- TASK TO CARRY OUT
Search the records below for the word "avis". Pull out each line that has it.

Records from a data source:
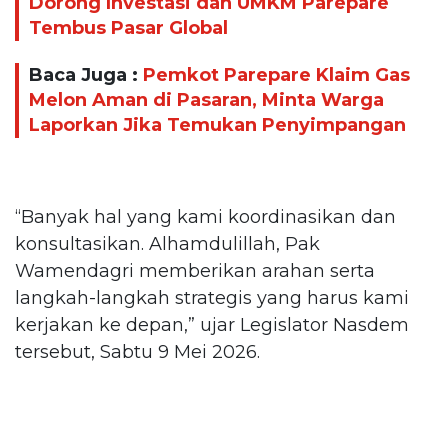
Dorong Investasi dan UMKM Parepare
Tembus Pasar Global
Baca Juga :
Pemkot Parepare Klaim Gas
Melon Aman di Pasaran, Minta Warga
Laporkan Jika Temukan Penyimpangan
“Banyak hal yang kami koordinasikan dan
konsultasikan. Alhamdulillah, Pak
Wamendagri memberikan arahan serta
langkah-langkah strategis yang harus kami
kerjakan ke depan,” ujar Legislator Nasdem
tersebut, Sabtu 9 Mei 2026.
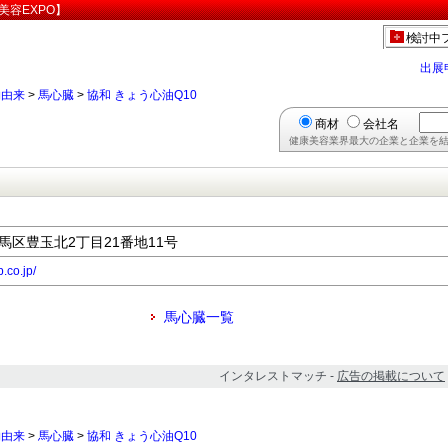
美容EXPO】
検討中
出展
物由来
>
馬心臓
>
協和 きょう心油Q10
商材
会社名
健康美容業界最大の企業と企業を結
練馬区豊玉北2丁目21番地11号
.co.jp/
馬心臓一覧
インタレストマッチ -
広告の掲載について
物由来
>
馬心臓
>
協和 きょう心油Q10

--

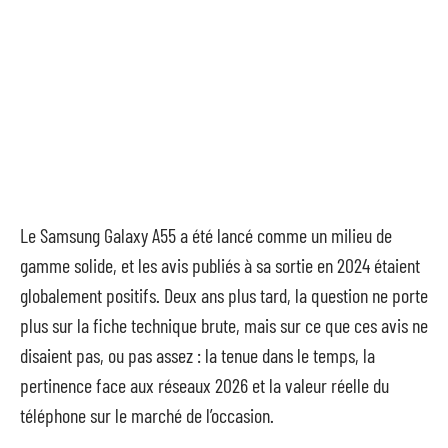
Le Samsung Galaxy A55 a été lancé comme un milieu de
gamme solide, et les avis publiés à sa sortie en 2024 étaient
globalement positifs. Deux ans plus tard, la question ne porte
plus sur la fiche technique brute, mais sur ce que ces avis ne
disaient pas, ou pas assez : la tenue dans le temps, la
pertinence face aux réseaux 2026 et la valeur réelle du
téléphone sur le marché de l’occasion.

- SOLUTION TO THIS PROBLEM
gamme solide, et les avis publiés à sa sortie en 2024 étaient
plus sur la fiche technique brute, mais sur ce que ces avis ne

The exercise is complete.